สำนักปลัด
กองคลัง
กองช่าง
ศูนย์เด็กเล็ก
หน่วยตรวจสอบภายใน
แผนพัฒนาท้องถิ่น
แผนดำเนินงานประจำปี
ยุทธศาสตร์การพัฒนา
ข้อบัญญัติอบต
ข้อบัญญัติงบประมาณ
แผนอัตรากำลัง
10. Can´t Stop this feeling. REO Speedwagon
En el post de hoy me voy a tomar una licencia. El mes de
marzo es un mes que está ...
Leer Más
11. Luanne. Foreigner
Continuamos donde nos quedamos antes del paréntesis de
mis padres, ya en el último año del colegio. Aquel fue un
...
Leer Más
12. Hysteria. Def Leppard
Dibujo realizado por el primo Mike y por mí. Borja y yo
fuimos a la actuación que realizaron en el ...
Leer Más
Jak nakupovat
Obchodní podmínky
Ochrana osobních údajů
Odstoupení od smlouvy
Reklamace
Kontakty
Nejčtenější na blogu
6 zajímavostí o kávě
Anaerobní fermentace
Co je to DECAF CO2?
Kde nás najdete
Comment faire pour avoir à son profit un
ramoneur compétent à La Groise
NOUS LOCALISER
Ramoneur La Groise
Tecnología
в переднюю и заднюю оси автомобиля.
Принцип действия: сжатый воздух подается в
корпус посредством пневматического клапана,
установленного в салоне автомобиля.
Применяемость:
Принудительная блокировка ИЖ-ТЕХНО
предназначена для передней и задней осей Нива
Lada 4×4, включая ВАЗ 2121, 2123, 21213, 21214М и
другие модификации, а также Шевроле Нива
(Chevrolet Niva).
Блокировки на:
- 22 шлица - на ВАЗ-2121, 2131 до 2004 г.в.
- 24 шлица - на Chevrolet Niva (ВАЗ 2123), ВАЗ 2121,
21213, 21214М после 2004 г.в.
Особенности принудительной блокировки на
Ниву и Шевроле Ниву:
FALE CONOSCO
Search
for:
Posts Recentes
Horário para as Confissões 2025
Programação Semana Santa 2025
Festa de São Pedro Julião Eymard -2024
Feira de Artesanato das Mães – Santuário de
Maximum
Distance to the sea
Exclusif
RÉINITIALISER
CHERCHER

▸ BRIEF
Scan the entries above for the string "Niva" and copy each line containing it.

▸ TASK OUTPUT
(Chevrolet Niva).
- 24 шлица - на Chevrolet Niva (ВАЗ 2123), ВАЗ 2121,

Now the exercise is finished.